Ее уже звали несколько раз. Потом она-неожиданно увидела его у костра. Она медленно приближалась, пережитое еще томило ее, и она задерживалась, стояла сама не своя.
— Ты где была? — спросили ее, едва она присела у костра.
— О, я далеко забралась, — сказала она весело, и Костя поверил, что в темноте она никого не ждала. — Там та-ак хорошо!
Он пристально взглянул на нее. Глаза ее покорно ответили и брови дрогнули: что? что?
Никто не обратил внимания.
Наконец расселись кружком, откупорили бутылки. Вера не чокалась с Костей. Он взял гитару, побренчал, настроил и стал подыгрывать запевшим девчатам. Вера только слушала.
Потом ребята как-то ловко бросили Веру и Костю одних, удалившись с подругами по берегу. Они ощутили неловкость. Чтобы помаленьку привыкнуть, Костя развлекал ее песнями под гитару. Он пел легкие и малознакомые песни и чувствовал, как ей хорошо слушать, и молчать, и редко, чтобы он не видел, смотреть на него.
— Может, и мы поплывем? — сказал он.
— Сыграйте еще что-нибудь.
«Интересно, — подумал он, — где сейчас моя Настя, как ей живется? Жалко ее все-таки. Какие мы были вначале! И по веснам. Приятно утешать себя, что ей сейчас грустно, она кается, плачет, не может без тебя жить, а это бывает совсем не так. А может, и так, не знаю».
Они сидели долго-долго, и несколько раз находило на них то волнение, которое они пережили в начале ночи, когда искали и ожидали друг друга.
— Ти-ихо, — не сказала, а точно пропела Вера и украдкой взглянула на него. Он коснулся ее руки, и она не убрала ее.
В это время вернулись ребята.
И был еще долгий день, горячий, дремлющий. Вдали у пристани несколько раз гудел катер. Были песни, лодка, пробежка в деревню за провизией, костер, короткие сборы, желтые под закатом верхи деревни. И Вера. Весь день посторонние веселые разговоры с ней и ее редкие несмелые взгляды.
— Отчего ты такая грустная? — спросил Костя вечером, когда уже готовились к выходу на городскую пристань, — Соскучилась? Ждут?
— Да, жду-ут, — сказала она горько, с усмешкой и открыто вгляделась в него большими переживающими глазами. — Ждут, подарки готовят.
Стало трудно разговаривать дальше.
— Вера! — подошел парень. — Не правда ли, красивый мужчина?
— Что красивого… — сказала она протяжно. Костя улыбался. — Рыжий… заросший, — тоже улыбнулась, мягко подавила плечо рукой: нет, не подумай, я, конечно, шучу. Опять что-то было в ее глазах, и Костя подумал: «Зачем люди вокруг?»
Катер толкнулся о пристань, завыл, вода под кормой зашипела, и запахло дымом. У перил уже подавали веревку.
Вера прошла первой.
— Проводи ее, — подмигнул парень. — Может, что-нибудь получится.

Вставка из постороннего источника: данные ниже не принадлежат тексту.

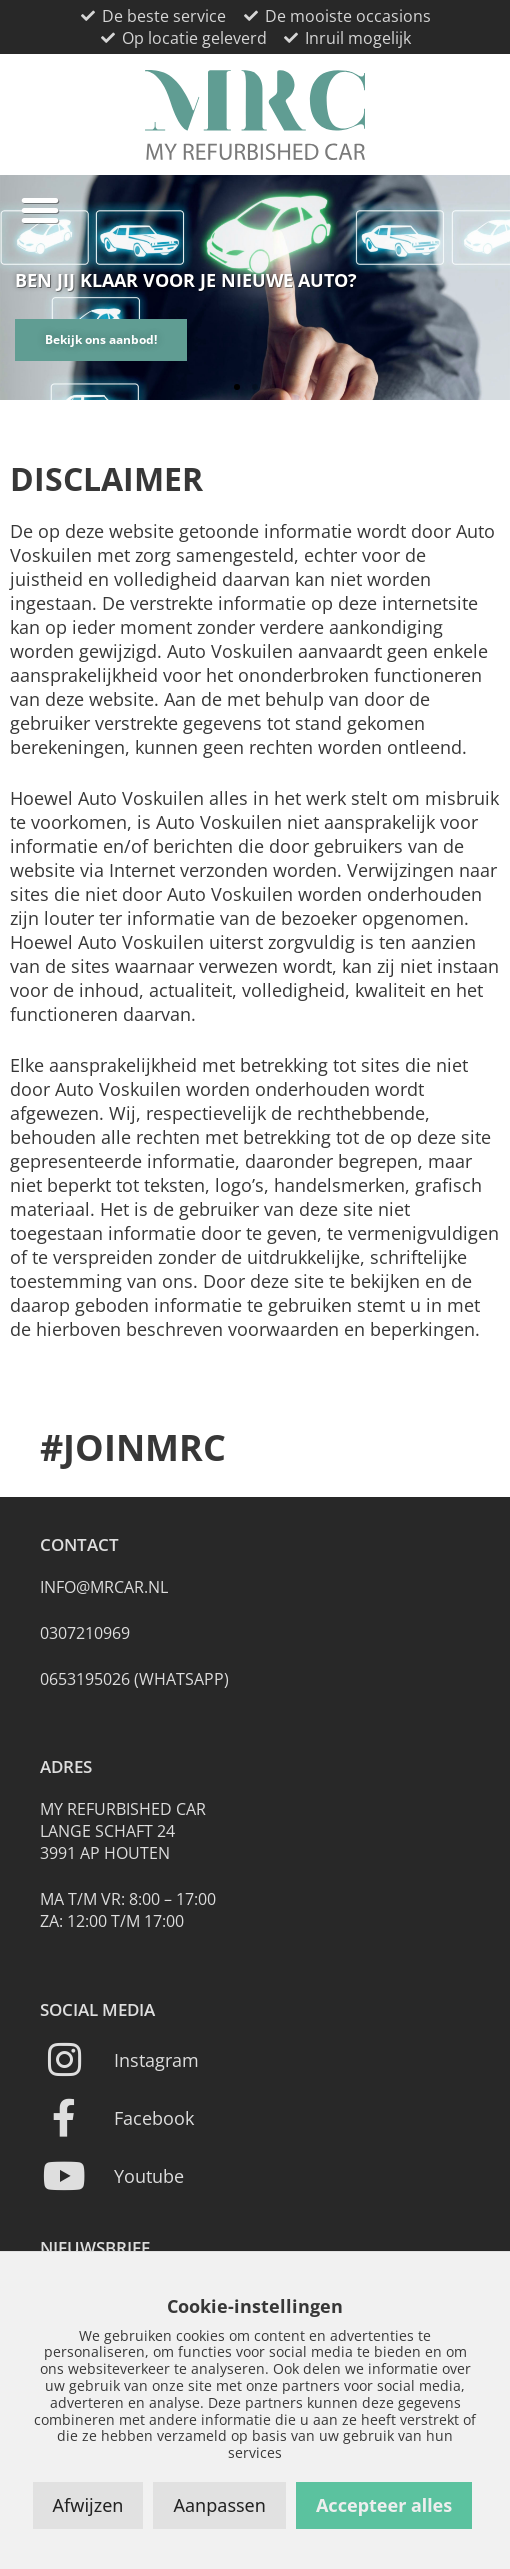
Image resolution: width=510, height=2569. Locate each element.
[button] (39, 210)
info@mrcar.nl (104, 1587)
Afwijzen (88, 2505)
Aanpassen (219, 2505)
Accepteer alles (384, 2505)
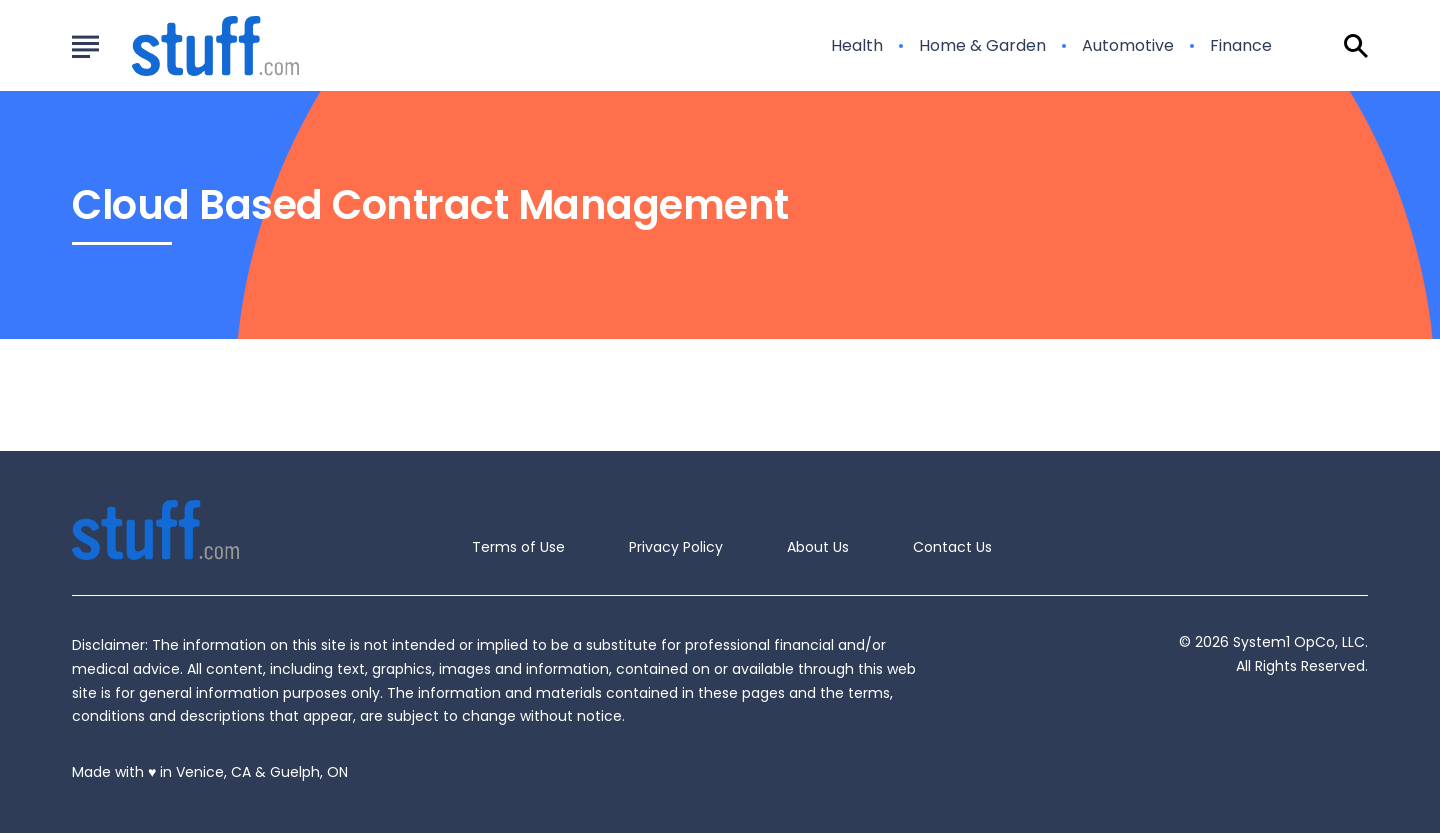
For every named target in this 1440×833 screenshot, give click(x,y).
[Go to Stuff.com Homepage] (191, 46)
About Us (818, 547)
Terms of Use (518, 547)
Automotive (1128, 46)
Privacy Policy (676, 547)
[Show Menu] (85, 44)
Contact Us (952, 547)
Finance (1241, 46)
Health (857, 46)
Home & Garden (982, 46)
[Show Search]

Если бы она не обернулась наверху, как бы дожидаясь остальных, но следя только за Костей, он не решился бы догнать и отвести ее. Он так и пошел бы с ребятами, и чем дальше бы она оставалась, тем сильнее хотелось бы ее догнать. Он приблизился и сказал:
— Я провожу тебя?
— Конечно, — согласилась она. — Если не побоитесь далеко идти.
Она жила за городом. Они много шли до трамвая и молчали. Молчала она и в вагоне, устало откинувшись к окну. Кондукторша оторвала билеты, прищурилась и отошла, что-то соображая.
— Мы едем до конца?
— Что?
«Любить эти глаза, — думал Костя, — смотреть в них».
— Нет, — сказала она, — одну остановку не доезжая.
Больше он не сказал ни слова. А что было говорить? Что говорить ради приличия, когда надо уже говорить все!
У дома она ласково прощалась.
— Спасибо вам.
— Не за что.
— Все-таки спасибо. Вы так хорошо играли!
— Мы больше не увидимся?
Она неопределенно кивнула головой. Костя, не выпуская ее руки, подвинулся к ней, уже любя ее, волнуясь и тоскуя по ней.
— Не надо, — нежно сказала она, упираясь рукой. — Все было очень хорошо.
— А что с тобой?
— Разве это интересно? Не надо, пойми, все было хорошо и без этого.
Когда трамвай вернулся, Костя был на остановке один.